Los motivos detrás de los actos de estos
personajes nos son revelados poco a poco, pero solo parcialmente - como en las
buenas historias – donde es el lector quien debe imaginar, adivinar, escribir
su propia versión, el antes y el después, el de dónde vienen y a dónde van. Así
se construye el cuento, así se quedan los personajes con nosotros por más
tiempo, incluso después de haber cerrado el libro.

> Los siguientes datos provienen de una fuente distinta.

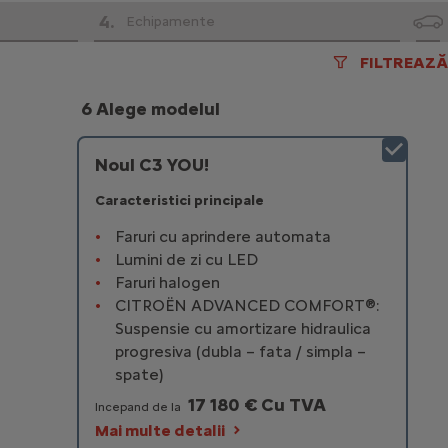
4
.
Echipamente
FILTREAZĂ
6 Alege modelul
Noul C3 YOU!
Caracteristici principale
Faruri cu aprindere automata
Lumini de zi cu LED
Faruri halogen
CITROËN ADVANCED COMFORT®:
Suspensie cu amortizare hidraulica
progresiva (dubla – fata / simpla –
spate)
17 180 € Cu TVA
Incepand de la
Mai multe detalii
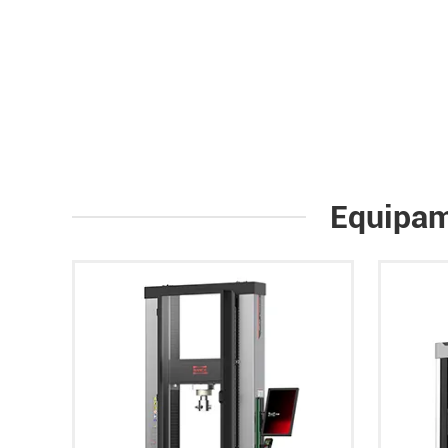
Equipam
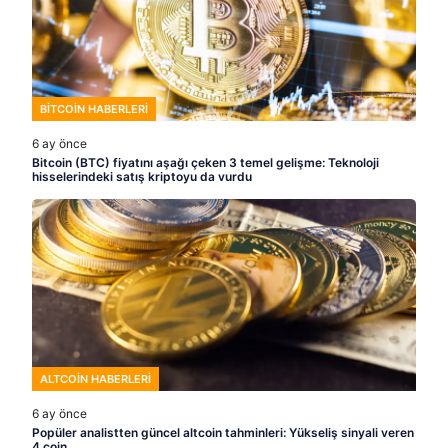
BITCOIN HABERLERI
6 ay önce
Bitcoin (BTC) fiyatını aşağı çeken 3 temel gelişme: Teknoloji
hisselerindeki satış kriptoyu da vurdu
ALTCOIN HABERLERI
6 ay önce
Popüler analistten güncel altcoin tahminleri: Yükseliş sinyali veren
4 coin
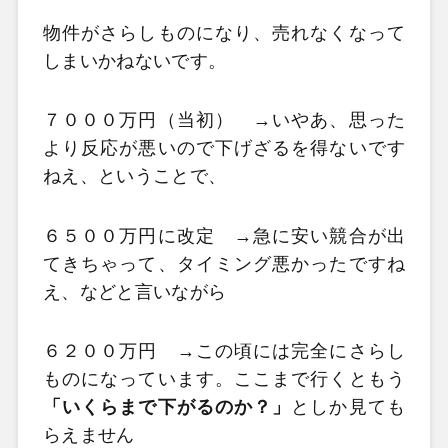
物件がさらしものになり、売れなくなって
しまいかねないです。
７０００万円（当初） →いやあ、思った
より反応が悪いので下げざるを得ないです
ねえ、ということで、
６５００万円に改定 →急に安い競合が出
てきちゃって、タイミング悪かったですね
え、などと言いながら
６２００万円 →この頃には完全にさらし
ものになっています。ここまで行くともう
「いくらまで下がるのか？」
としか見ても
らえません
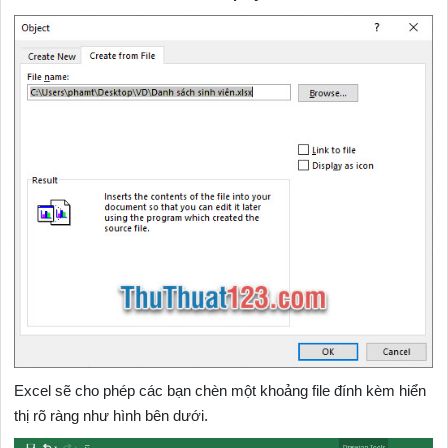
Excel sẽ cho phép các bạn chèn một khoảng file đính kèm hiển
thị rõ ràng như hình bên dưới.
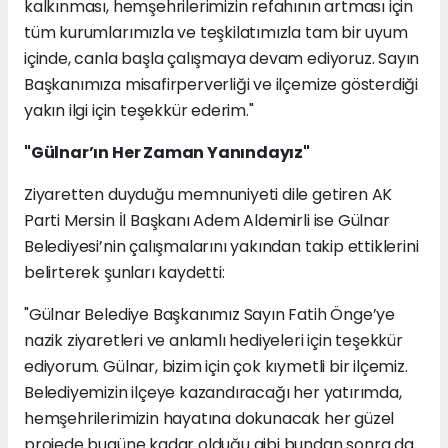
kalkınması, hemşehrilerimizin refahının artması için
tüm kurumlarımızla ve teşkilatımızla tam bir uyum
içinde, canla başla çalışmaya devam ediyoruz. Sayın
Başkanımıza misafirperverliği ve ilçemize gösterdiği
yakın ilgi için teşekkür ederim."
"Gülnar’ın Her Zaman Yanındayız"
Ziyaretten duyduğu memnuniyeti dile getiren AK
Parti Mersin İl Başkanı Adem Aldemirli ise Gülnar
Belediyesi’nin çalışmalarını yakından takip ettiklerini
belirterek şunları kaydetti:
"Gülnar Belediye Başkanımız Sayın Fatih Önge’ye
nazik ziyaretleri ve anlamlı hediyeleri için teşekkür
ediyorum. Gülnar, bizim için çok kıymetli bir ilçemiz.
Belediyemizin ilçeye kazandıracağı her yatırımda,
hemşehrilerimizin hayatına dokunacak her güzel
projede bugüne kadar olduğu gibi bundan sonra da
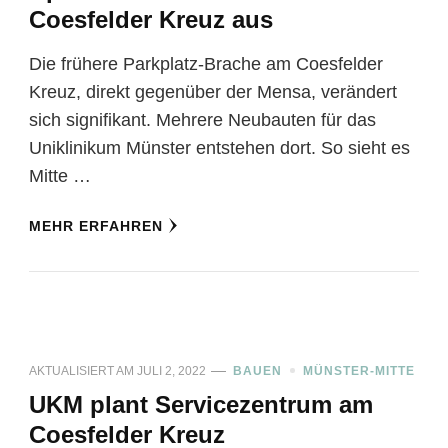
Coesfelder Kreuz aus
Die frühere Parkplatz-Brache am Coesfelder
Kreuz, direkt gegenüber der Mensa, verändert
sich signifikant. Mehrere Neubauten für das
Uniklinikum Münster entstehen dort. So sieht es
Mitte …
MEHR ERFAHREN
AKTUALISIERT AM
JULI 2, 2022
BAUEN
MÜNSTER-MITTE
UKM plant Servicezentrum am
Coesfelder Kreuz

Al terminar cada historia volvía yo al
título y buscaba una relación particular con él. Imaginé otros subtítulos para
cada cuento: Que parezca un rescate. Que parezca un evento sobrenatural. Que
parezca una prueba de amor. Que parezca un acto de sororidad, de caridad, de
justicia.
Me quedan al final un par de preguntas
para la autora. El primer cuento, “Kamikaze”, al menos a mí me insinúa una
novela, ¿es este solo un deseo mío o será que esos personajes cobrarán nueva
vida más adelante en otros proyectos narrativos? Me surge este deseo, este
antojo, también un poco con el cuento “Wild in the country”, con ese remate final,
demoledor, que nos abre tantos desenlaces posibles, también tanto pasado para
esas mujeres que en un auto robado intentan cruzar la frontera. Quizá en el
fondo estoy preguntando sobre tu proceso de escritura; dicen que los poemas,
como los libros, no se terminan, se abandonan, ¿cuándo decides tú terminar,
abandonar el cuento y a sus personajes? ¿cuándo les perdonas la vida y les das
continuidad? Una pregunta más, ¿te has enfrentado a la crítica que sanciona los
actos de tus personajes como si se tratara de los tuyos propios, de seres de
carne y hueso y no de personajes ficticios? No me refiero tanto a los actos más
salvajes y desalmados, como enterrar vivos a dos viajantes de carretera, o
estafar y abandonar a un compañero de cárcel – asumo que quien te conoce sabe
que no se trata de ti – , sino a los actos más sutiles, como abandonar a unos
cachorros callejeros, o burlarse de los vegetarianos, o enamorar a una niña
inocente y después romperle el corazón sin remordimientos. Para mí estos actos,
en el contexto de estos cuentos, el contexto de la ficción donde todo se vale,
resultan aciertos de lo más irónicos y dan un impulso a la narración que, como
diría Margaret Atwood, tiene que ver con el juego mismo de la escritura: dice Margaret
Atwood, “crea un personaje bueno y crearás uno insoportable.” Porque al menos
para mí la ficción se trata, entre otras cosas, de divertirnos, de jugar a ser
otros, de planear crímenes como si fuéramos criminales, o de sublimar a ese
criminal que todas llevamos dentro, se trata de no dejar rastro y atar todos
los cabos para que al final parezca un accidente.